__WORK INSTRUCTION__
Among the lines below, output only those between the line holding "リーフ鍼灸整骨院おゆみ野本院" and the line holding "ຊຸມຊົນຊາວລາວ", inclusive, exactly as written and with no pictures.
:: DATA FOR PROCESSING
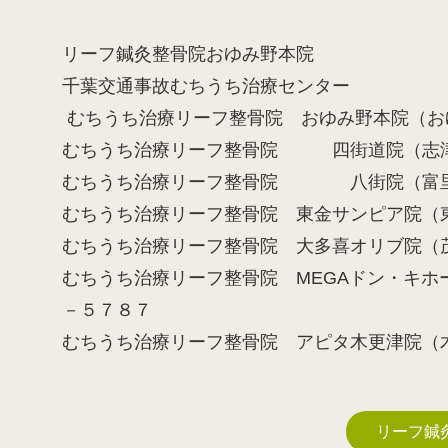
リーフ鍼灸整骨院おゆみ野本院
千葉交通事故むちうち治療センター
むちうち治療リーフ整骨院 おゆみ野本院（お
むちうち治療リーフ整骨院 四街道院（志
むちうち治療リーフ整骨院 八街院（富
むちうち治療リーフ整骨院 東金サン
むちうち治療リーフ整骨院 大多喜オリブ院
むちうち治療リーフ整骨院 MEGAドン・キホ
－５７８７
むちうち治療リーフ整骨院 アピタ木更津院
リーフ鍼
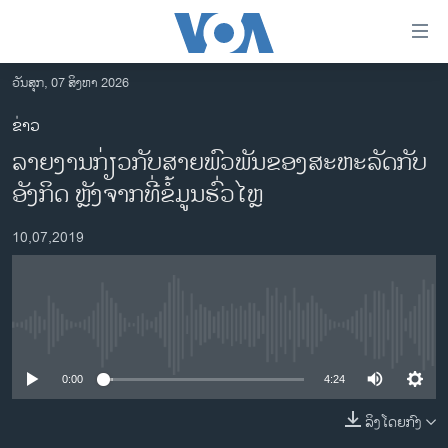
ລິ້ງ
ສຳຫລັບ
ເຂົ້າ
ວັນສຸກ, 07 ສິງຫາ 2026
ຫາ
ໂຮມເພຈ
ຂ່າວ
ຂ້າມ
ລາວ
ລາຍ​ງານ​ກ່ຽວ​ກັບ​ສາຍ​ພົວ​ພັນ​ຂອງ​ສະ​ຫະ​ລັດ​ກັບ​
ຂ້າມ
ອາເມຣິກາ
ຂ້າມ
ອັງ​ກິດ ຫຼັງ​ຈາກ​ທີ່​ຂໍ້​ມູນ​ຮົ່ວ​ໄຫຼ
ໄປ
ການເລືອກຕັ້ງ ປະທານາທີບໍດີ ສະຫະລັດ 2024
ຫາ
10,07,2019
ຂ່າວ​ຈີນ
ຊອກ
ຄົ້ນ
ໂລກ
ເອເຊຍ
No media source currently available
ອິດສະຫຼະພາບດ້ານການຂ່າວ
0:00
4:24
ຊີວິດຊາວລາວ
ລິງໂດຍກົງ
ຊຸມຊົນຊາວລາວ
::::
:: DATA FOR PROCESSING
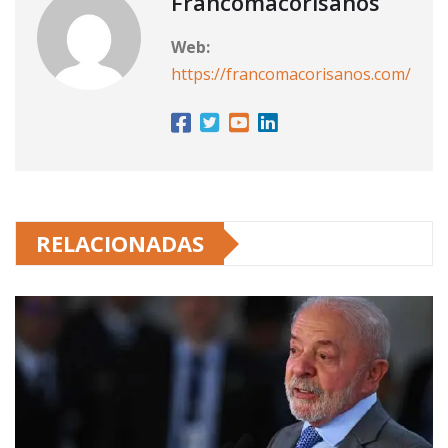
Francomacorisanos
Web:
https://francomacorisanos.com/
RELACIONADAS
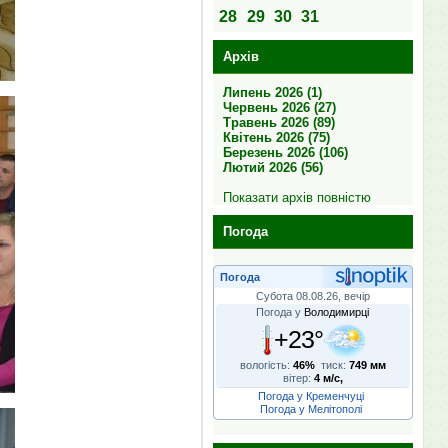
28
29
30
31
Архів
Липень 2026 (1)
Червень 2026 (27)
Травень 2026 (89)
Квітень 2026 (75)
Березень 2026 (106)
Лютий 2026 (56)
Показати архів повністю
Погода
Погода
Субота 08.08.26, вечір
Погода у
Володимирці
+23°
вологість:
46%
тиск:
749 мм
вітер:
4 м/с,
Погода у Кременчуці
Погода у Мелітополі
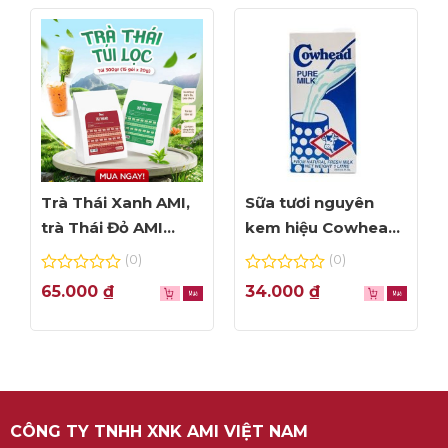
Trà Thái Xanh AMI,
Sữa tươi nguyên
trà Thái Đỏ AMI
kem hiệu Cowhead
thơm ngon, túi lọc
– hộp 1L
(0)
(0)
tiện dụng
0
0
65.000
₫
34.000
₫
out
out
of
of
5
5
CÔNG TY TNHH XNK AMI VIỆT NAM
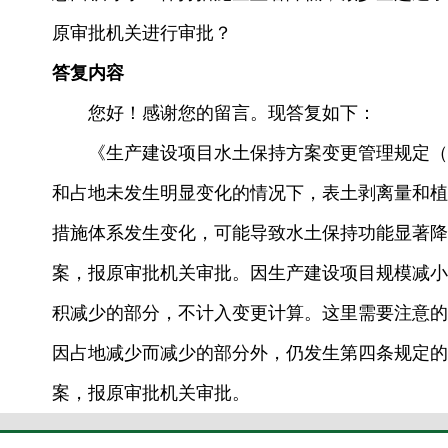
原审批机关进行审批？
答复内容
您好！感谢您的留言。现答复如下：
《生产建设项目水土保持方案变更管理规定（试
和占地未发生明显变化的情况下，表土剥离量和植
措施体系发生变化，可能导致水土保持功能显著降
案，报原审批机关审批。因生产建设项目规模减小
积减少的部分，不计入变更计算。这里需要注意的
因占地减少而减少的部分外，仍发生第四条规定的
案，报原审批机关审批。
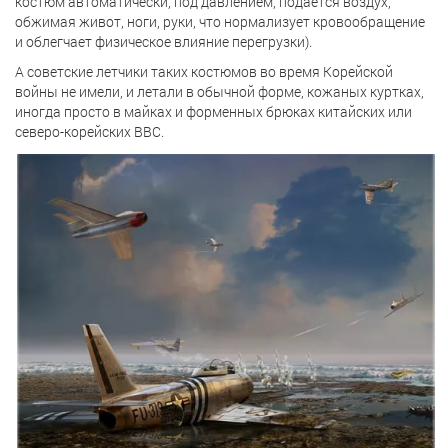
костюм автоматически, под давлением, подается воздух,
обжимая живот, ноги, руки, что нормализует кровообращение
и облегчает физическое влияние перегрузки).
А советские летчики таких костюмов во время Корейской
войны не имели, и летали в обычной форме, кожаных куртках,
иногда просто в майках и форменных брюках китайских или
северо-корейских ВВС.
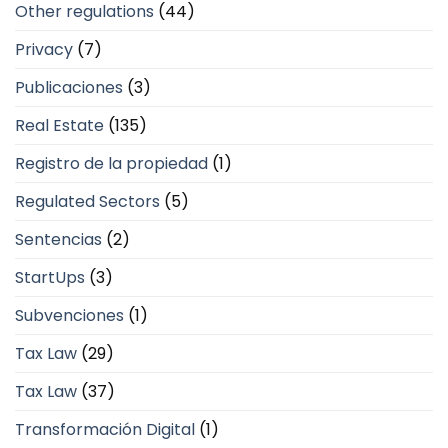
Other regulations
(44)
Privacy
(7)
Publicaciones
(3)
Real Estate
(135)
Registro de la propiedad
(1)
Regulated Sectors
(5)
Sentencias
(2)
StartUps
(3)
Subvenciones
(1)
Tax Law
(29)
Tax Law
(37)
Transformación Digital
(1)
::::
:: DATA FOR PROCESSING
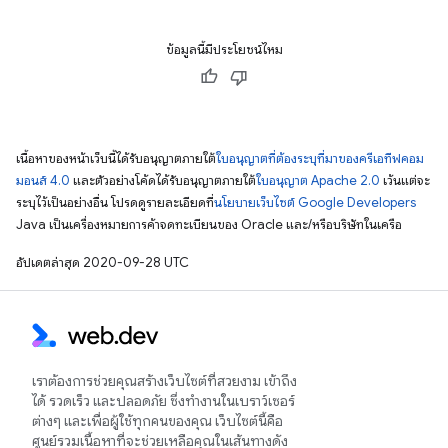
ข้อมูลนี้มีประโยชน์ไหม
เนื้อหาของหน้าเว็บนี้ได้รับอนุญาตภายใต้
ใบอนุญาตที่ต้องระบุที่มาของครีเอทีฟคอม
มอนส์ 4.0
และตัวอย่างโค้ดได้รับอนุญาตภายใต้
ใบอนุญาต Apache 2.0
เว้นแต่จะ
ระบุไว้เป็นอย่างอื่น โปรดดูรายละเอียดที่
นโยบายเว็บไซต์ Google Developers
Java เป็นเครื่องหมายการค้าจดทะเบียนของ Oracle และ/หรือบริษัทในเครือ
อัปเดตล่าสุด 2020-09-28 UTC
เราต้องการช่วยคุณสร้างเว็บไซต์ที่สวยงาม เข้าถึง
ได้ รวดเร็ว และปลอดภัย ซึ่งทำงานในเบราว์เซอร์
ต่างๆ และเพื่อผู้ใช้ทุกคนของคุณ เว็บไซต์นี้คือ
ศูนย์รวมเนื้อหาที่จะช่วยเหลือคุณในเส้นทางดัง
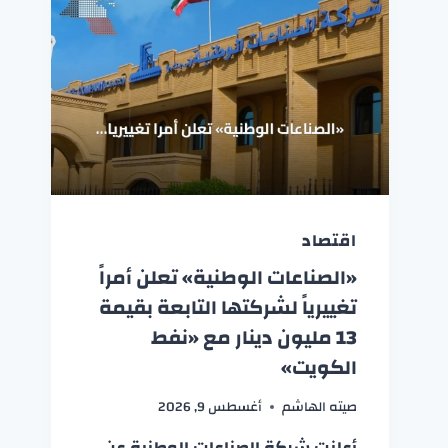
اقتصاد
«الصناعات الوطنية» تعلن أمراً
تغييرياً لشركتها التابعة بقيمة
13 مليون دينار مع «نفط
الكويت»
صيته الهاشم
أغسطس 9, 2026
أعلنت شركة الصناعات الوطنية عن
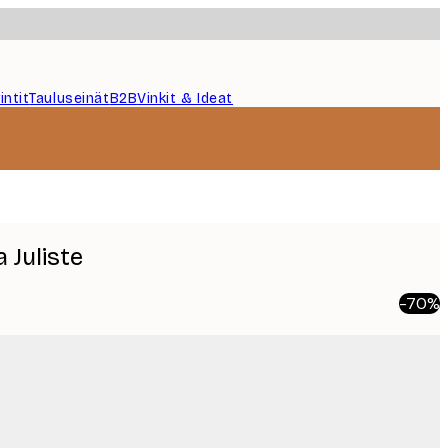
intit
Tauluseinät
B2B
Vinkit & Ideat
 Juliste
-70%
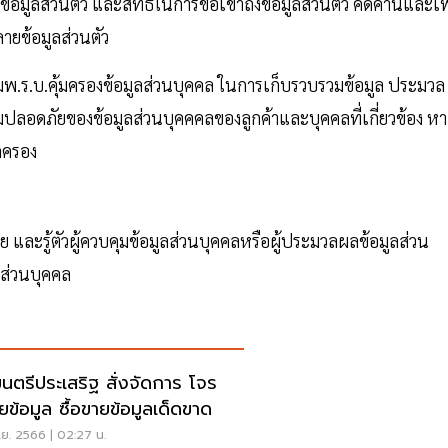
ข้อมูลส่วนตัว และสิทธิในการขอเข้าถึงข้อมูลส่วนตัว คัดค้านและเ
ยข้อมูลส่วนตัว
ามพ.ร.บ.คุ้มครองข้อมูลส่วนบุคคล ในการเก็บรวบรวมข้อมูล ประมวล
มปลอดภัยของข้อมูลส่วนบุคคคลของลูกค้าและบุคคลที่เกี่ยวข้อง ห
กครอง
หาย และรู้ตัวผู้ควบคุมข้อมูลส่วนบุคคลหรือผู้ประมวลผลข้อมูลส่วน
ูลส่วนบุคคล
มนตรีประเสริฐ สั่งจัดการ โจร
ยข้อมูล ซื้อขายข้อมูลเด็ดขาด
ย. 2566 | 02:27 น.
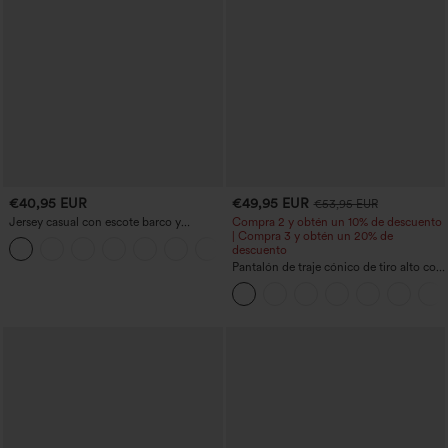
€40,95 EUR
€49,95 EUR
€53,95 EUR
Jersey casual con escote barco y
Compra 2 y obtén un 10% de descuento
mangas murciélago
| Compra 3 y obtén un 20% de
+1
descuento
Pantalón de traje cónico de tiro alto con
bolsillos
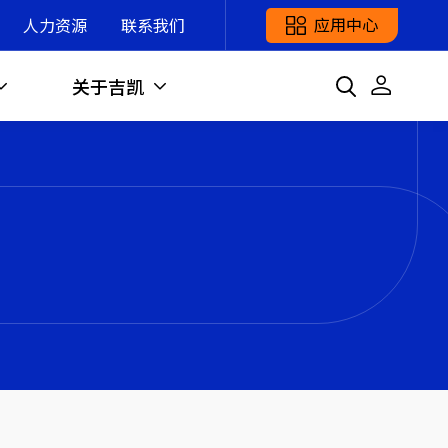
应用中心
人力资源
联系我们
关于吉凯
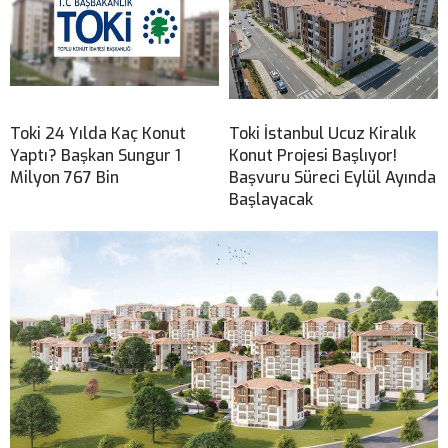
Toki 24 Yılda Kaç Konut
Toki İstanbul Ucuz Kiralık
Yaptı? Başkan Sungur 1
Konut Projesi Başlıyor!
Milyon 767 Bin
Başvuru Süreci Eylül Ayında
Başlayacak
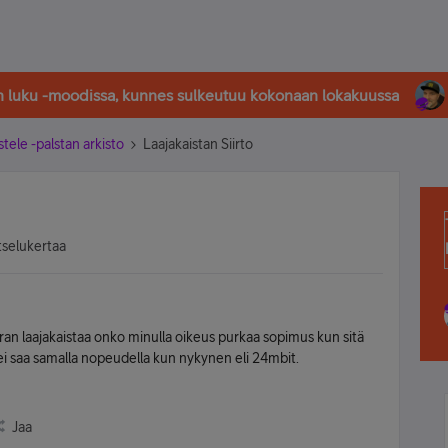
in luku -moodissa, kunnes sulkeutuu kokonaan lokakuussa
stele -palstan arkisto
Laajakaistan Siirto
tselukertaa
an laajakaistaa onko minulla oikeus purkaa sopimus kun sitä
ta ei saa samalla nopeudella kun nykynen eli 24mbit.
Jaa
::::
__EXERCISE ANSWER__
リーフ鍼灸整骨院おゆみ野本院
千葉交通事故むちうち治療センター
むちうち治療リーフ整骨院 おゆみ野本院（お
むちうち治療リーフ整骨院 四街道院（志
むちうち治療リーフ整骨院 八街院（富
むちうち治療リーフ整骨院 東金サン
むちうち治療リーフ整骨院 大多喜オリブ院
むちうち治療リーフ整骨院 MEGAドン・キホ
－５７８７
むちうち治療リーフ整骨院 アピタ木更津院
リーフ鍼
ລິ້ງ
ສຳຫລັບ
ເຂົ້າ
ວັນສຸກ, 07 ສິງຫາ 2026
ຫາ
ໂຮມເພຈ
ຂ່າວ
ຂ້າມ
ລາວ
ລາຍ​ງານ​ກ່ຽວ​ກັບ​ສາຍ​ພົວ​ພັນ​ຂອງ​ສະ​ຫະ​ລັດ​ກັບ​
ຂ້າມ
ອາເມຣິກາ
ຂ້າມ
ອັງ​ກິດ ຫຼັງ​ຈາກ​ທີ່​ຂໍ້​ມູນ​ຮົ່ວ​ໄຫຼ
ໄປ
ການເລືອກຕັ້ງ ປະທານາທີບໍດີ ສະຫະລັດ 2024
ຫາ
10,07,2019
ຂ່າວ​ຈີນ
ຊອກ
ຄົ້ນ
ໂລກ
ເອເຊຍ
No media source currently available
ອິດສະຫຼະພາບດ້ານການຂ່າວ
0:00
4:24
ຊີວິດຊາວລາວ
ລິງໂດຍກົງ
ຊຸມຊົນຊາວລາວ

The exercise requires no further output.